Skygazers got another reason to rejoice as the third and final supermoon of 2016 is lit up the sky on December 13. A supermoon takes place when the moon is full and is closest to the planet Earth in its 27-day orbit. The December full moon comes after the full Beaver Moon of November and full Hunter’s Moon of October. Both November and October’s moon are also supermoons.
November’s supermoon was the closest to Earth since 1948 and it will not come this close again until November 25, 2034.
The December 13 supermoon also coincided with another celestial event of 2016 – the Geminid meteor shower. Both the celestial events occured at the same time. It was a pleasant event to watch when the bright supermoon and the fainter shooting stars in the Geminids graced the night sky.

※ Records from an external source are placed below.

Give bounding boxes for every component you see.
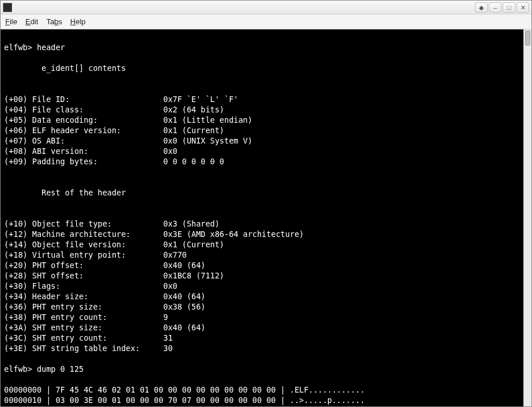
- terminal-window: ◆ – □ ✕ File Edit Tabs Help elfwb> heade…: [0, 0, 532, 407]
- window-icon: [3, 3, 12, 12]
- header-field-line: (+10) Object file type: 0x3 (Shared): [4, 218, 528, 229]
- header-field-line: (+00) File ID: 0x7F `E' `L' `F': [4, 94, 528, 104]
- header-field-line: (+18) Virtual entry point: 0x770: [4, 250, 528, 260]
- dump-row: 00000010 | 03 00 3E 00 01 00 00 00 70 07…: [4, 395, 528, 405]
- window-titlebar[interactable]: ◆ – □ ✕: [1, 1, 531, 14]
- close-button[interactable]: ✕: [516, 2, 529, 13]
- terminal-area[interactable]: elfwb> header e_ident[] contents (+00) F…: [1, 29, 531, 406]
- header-field-line: (+3E) SHT string table index: 30: [4, 343, 528, 353]
- scrollbar[interactable]: [523, 29, 531, 406]
- menubar: File Edit Tabs Help: [1, 14, 531, 29]
- menu-file[interactable]: File: [5, 17, 17, 26]
- header-field-line: (+04) File class: 0x2 (64 bits): [4, 104, 528, 115]
- header-field-line: (+36) PHT entry size: 0x38 (56): [4, 302, 528, 312]
- pin-button[interactable]: ◆: [475, 2, 488, 13]
- dump-row: 00000020 | 40 00 00 00 00 00 00 00 C8 1B…: [4, 405, 528, 406]
- menu-tabs[interactable]: Tabs: [46, 17, 62, 26]
- header-field-line: (+09) Padding bytes: 0 0 0 0 0 0 0: [4, 156, 528, 167]
- dump-row: 00000000 | 7F 45 4C 46 02 01 01 00 00 00…: [4, 385, 528, 395]
- header-field-line: (+08) ABI version: 0x0: [4, 146, 528, 156]
- header-field-line: (+3A) SHT entry size: 0x40 (64): [4, 322, 528, 333]
- section-eident: e_ident[] contents: [4, 63, 528, 73]
- section-rest: Rest of the header: [4, 187, 528, 198]
- header-field-line: (+20) PHT offset: 0x40 (64): [4, 260, 528, 270]
- header-fields: (+00) File ID: 0x7F `E' `L' `F'(+04) Fil…: [4, 94, 528, 167]
- header-field-line: (+38) PHT entry count: 9: [4, 312, 528, 322]
- menu-help[interactable]: Help: [70, 17, 86, 26]
- header-field-line: (+06) ELF header version: 0x1 (Current): [4, 125, 528, 135]
- header-field-line: (+12) Machine architecture: 0x3E (AMD x8…: [4, 229, 528, 239]
- prompt-line: elfwb> header: [4, 42, 528, 52]
- header-field-line: (+30) Flags: 0x0: [4, 281, 528, 291]
- header-field-line: (+05) Data encoding: 0x1 (Little endian): [4, 115, 528, 125]
- window-controls: ◆ – □ ✕: [474, 2, 529, 13]
- rest-fields: (+10) Object file type: 0x3 (Shared)(+12…: [4, 218, 528, 353]
- header-field-line: (+3C) SHT entry count: 31: [4, 333, 528, 343]
- dump-rows: 00000000 | 7F 45 4C 46 02 01 01 00 00 00…: [4, 385, 528, 406]
- maximize-button[interactable]: □: [503, 2, 515, 13]
- scroll-thumb[interactable]: [525, 31, 530, 46]
- header-field-line: (+28) SHT offset: 0x1BC8 (7112): [4, 270, 528, 281]
- header-field-line: (+14) Object file version: 0x1 (Current): [4, 239, 528, 250]
- header-field-line: (+07) OS ABI: 0x0 (UNIX System V): [4, 135, 528, 146]
- prompt-line: elfwb> dump 0 125: [4, 364, 528, 374]
- minimize-button[interactable]: –: [489, 2, 501, 13]
- header-field-line: (+34) Header size: 0x40 (64): [4, 291, 528, 302]
- menu-edit[interactable]: Edit: [25, 17, 38, 26]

However, the meteors were not clearly visible as they will be in a darker sky.
A supermoon looks about 30 per cent brighter in the sky than a full monn which is located at its farthest distance from Earth. The full moon will reach its peak fullness tonight at 7:05 pm EST (0005 GMT on Dec. 14). The casual observer will be able to see it the night before and the night after the main event.

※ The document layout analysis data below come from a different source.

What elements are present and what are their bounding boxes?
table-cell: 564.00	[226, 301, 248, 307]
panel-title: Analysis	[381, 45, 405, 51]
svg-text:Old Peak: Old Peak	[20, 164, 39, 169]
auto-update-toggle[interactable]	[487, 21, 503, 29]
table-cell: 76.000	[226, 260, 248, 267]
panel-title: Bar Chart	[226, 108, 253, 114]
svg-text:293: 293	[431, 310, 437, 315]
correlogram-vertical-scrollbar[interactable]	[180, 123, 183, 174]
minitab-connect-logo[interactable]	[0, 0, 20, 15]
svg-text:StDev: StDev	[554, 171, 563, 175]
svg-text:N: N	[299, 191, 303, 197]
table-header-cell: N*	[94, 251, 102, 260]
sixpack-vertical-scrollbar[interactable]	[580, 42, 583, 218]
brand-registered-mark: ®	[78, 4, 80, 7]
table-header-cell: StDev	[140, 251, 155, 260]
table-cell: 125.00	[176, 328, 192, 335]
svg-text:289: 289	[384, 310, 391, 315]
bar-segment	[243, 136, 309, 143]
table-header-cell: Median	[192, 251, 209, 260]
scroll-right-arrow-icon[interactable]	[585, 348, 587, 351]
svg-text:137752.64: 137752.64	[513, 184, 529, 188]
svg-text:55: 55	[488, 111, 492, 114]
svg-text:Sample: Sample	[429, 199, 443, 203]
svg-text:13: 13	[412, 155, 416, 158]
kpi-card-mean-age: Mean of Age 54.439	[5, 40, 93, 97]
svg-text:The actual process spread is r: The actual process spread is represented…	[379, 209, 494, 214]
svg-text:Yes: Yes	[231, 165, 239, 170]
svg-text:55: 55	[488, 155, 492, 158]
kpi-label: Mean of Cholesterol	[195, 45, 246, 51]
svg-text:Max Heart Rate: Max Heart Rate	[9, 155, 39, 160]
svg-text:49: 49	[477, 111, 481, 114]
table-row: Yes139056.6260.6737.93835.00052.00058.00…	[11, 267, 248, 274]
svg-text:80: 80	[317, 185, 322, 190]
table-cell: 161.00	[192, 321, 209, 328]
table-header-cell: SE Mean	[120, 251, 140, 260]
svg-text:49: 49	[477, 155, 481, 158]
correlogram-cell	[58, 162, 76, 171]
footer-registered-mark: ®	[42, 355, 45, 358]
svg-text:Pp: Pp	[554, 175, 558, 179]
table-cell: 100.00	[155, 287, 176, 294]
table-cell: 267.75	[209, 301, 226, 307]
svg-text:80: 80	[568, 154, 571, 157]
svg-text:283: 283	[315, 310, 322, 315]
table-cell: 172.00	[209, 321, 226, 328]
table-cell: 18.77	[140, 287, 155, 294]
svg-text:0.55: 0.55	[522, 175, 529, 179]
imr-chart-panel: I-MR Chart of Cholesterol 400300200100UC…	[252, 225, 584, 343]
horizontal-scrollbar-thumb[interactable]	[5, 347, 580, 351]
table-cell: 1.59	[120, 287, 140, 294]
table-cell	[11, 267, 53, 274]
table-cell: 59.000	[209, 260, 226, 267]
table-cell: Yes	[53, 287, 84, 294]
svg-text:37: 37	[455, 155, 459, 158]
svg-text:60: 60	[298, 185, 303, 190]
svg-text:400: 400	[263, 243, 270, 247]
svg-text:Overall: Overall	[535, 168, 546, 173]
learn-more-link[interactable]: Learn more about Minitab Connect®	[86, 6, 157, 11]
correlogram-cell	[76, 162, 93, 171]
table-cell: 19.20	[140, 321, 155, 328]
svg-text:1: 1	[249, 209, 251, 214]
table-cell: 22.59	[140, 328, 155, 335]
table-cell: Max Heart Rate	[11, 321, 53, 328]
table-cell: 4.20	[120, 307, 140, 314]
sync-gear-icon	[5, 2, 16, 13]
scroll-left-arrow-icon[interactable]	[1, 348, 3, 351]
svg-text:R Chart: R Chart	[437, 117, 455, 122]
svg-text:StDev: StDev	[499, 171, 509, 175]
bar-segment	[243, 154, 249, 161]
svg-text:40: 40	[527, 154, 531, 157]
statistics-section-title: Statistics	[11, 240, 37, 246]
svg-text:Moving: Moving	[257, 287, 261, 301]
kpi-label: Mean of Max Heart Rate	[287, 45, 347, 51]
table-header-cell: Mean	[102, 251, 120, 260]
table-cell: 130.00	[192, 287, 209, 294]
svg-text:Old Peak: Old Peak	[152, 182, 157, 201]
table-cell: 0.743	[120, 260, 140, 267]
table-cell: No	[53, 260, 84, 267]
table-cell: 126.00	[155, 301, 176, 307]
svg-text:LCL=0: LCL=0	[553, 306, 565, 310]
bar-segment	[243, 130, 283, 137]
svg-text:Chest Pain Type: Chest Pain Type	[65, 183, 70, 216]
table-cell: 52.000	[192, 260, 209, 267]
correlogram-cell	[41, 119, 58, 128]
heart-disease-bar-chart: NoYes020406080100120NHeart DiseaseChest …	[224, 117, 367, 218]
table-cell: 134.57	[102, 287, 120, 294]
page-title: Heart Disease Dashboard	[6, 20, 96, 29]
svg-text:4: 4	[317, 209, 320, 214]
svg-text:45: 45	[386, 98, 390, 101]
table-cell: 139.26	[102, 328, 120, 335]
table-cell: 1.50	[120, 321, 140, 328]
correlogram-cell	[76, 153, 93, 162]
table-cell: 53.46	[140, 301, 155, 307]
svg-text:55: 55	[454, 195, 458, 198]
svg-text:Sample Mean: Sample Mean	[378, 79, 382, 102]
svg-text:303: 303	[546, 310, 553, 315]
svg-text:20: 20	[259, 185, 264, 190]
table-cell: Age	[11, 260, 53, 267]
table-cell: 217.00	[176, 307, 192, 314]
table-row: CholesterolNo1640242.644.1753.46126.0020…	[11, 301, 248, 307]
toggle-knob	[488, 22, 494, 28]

The full moon of December is also called the full Cold Moon because it is linked with cold winter nights in the Northern Hemisphere, according to The Old Farmer's Almanac. As the full moon occurs near the winter solstice it also received the moniker Long Nights Moon. The winter solstice is the shortest day of the year and the beginning of winter, which falls on Wednesday, Dec. 21, this year.

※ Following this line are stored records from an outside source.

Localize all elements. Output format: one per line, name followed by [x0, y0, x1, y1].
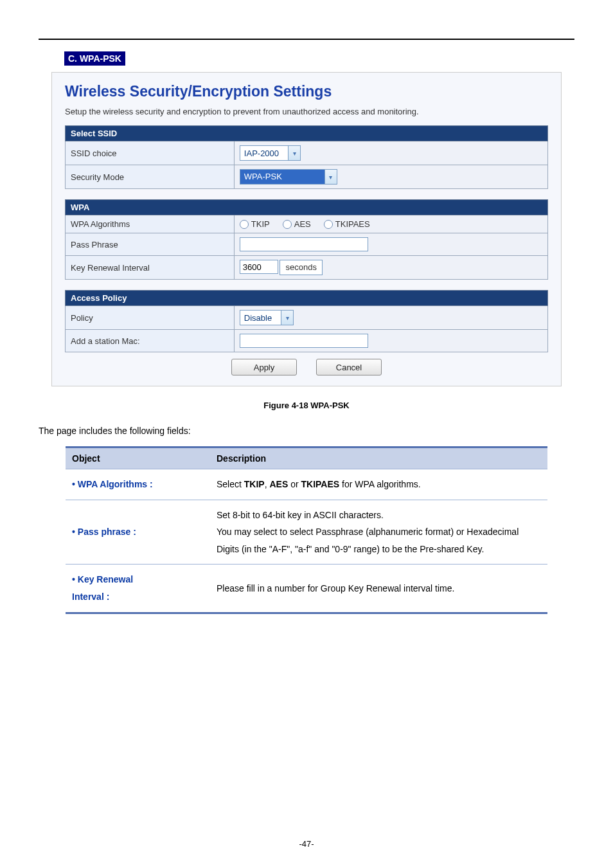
table-row: WPA Algorithms : Select TKIP, AES or TKI…: [66, 469, 547, 500]
key-renewal-cell: seconds: [234, 256, 547, 280]
wpa-table: WPA WPA Algorithms TKIP AES: [65, 199, 548, 280]
security-mode-label: Security Mode: [66, 165, 235, 189]
desc-text-keyren: Please fill in a number for Group Key Re…: [210, 565, 547, 613]
wpa-tkipaes-label: TKIPAES: [335, 219, 370, 229]
add-station-label: Add a station Mac:: [66, 330, 235, 352]
chevron-down-icon: ▾: [281, 311, 293, 325]
apply-button[interactable]: Apply: [231, 359, 297, 375]
settings-panel: Wireless Security/Encryption Settings Se…: [51, 72, 562, 386]
add-station-cell: [234, 330, 547, 352]
access-policy-table: Access Policy Policy Disable ▾ Add a sta…: [65, 290, 548, 352]
table-row: Key Renewal Interval : Please fill in a …: [66, 565, 547, 613]
desc-text-wpa: Select TKIP, AES or TKIPAES for WPA algo…: [210, 469, 547, 500]
ssid-choice-label: SSID choice: [66, 141, 235, 165]
figure-caption: Figure 4-18 WPA-PSK: [39, 401, 574, 410]
pass-phrase-input[interactable]: [240, 237, 368, 251]
chevron-down-icon: ▾: [288, 146, 300, 160]
ssid-choice-value: IAP-2000: [240, 149, 288, 158]
desc-text-pass: Set 8-bit to 64-bit key in ASCII charact…: [210, 500, 547, 565]
radio-icon: [240, 220, 249, 229]
wpa-aes-radio[interactable]: AES: [283, 219, 311, 229]
select-ssid-table: Select SSID SSID choice IAP-2000 ▾ Secur…: [65, 125, 548, 189]
description-table: Object Description WPA Algorithms : Sele…: [66, 446, 547, 614]
cancel-button[interactable]: Cancel: [316, 359, 382, 375]
pass-phrase-cell: [234, 233, 547, 256]
desc-header-description: Description: [210, 448, 547, 469]
add-station-input[interactable]: [240, 334, 368, 348]
policy-select[interactable]: Disable ▾: [240, 310, 294, 325]
chevron-down-icon: ▾: [324, 170, 337, 184]
key-renewal-input[interactable]: [240, 260, 278, 274]
top-rule: [39, 39, 574, 40]
desc-object-keyren: Key Renewal Interval :: [66, 565, 210, 613]
key-renewal-label: Key Renewal Interval: [66, 256, 235, 280]
panel-title: Wireless Security/Encryption Settings: [65, 83, 548, 100]
radio-icon: [283, 220, 292, 229]
policy-label: Policy: [66, 306, 235, 330]
wpa-header: WPA: [66, 200, 548, 215]
access-policy-header: Access Policy: [66, 291, 548, 306]
desc-header-object: Object: [66, 448, 210, 469]
policy-value: Disable: [240, 313, 281, 323]
key-renewal-unit: seconds: [280, 260, 322, 275]
desc-object-pass: Pass phrase :: [66, 500, 210, 565]
page: C. WPA-PSK Wireless Security/Encryption …: [0, 0, 613, 868]
ssid-choice-select[interactable]: IAP-2000 ▾: [240, 145, 301, 161]
wpa-algorithms-cell: TKIP AES TKIPAES: [234, 215, 547, 233]
page-number: -47-: [0, 839, 613, 849]
wpa-aes-label: AES: [294, 219, 311, 229]
security-mode-cell: WPA-PSK ▾: [234, 165, 547, 189]
table-row: Pass phrase : Set 8-bit to 64-bit key in…: [66, 500, 547, 565]
policy-cell: Disable ▾: [234, 306, 547, 330]
security-mode-select[interactable]: WPA-PSK ▾: [240, 169, 337, 185]
section-tag: C. WPA-PSK: [64, 51, 125, 66]
wpa-tkip-radio[interactable]: TKIP: [240, 219, 270, 229]
intro-text: The page includes the following fields:: [39, 426, 574, 436]
wpa-algorithms-label: WPA Algorithms: [66, 215, 235, 233]
security-mode-value: WPA-PSK: [240, 170, 324, 184]
ssid-choice-cell: IAP-2000 ▾: [234, 141, 547, 165]
wpa-tkipaes-radio[interactable]: TKIPAES: [324, 219, 370, 229]
pass-phrase-label: Pass Phrase: [66, 233, 235, 256]
panel-subtitle: Setup the wireless security and encrypti…: [65, 107, 548, 116]
button-row: Apply Cancel: [65, 359, 548, 375]
desc-object-wpa: WPA Algorithms :: [66, 469, 210, 500]
select-ssid-header: Select SSID: [66, 126, 548, 141]
radio-icon: [324, 220, 333, 229]
wpa-tkip-label: TKIP: [251, 219, 270, 229]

“A supermoon, or perigee full moon, can be as much as 14 percent bigger and 30 percent brighter than an apogee full moon. However it’s not always easy to tell the difference. A 30 percent difference in brightness can easily be masked by clouds or the competing glare of urban lights. Also, there are no rulers floating in the sky to measure lunar diameters. Hanging high overhead with no reference points to provide a sense of scale, one full moon looks much like any other,” NASA wrote in an October blog post about the year’s three supermoons.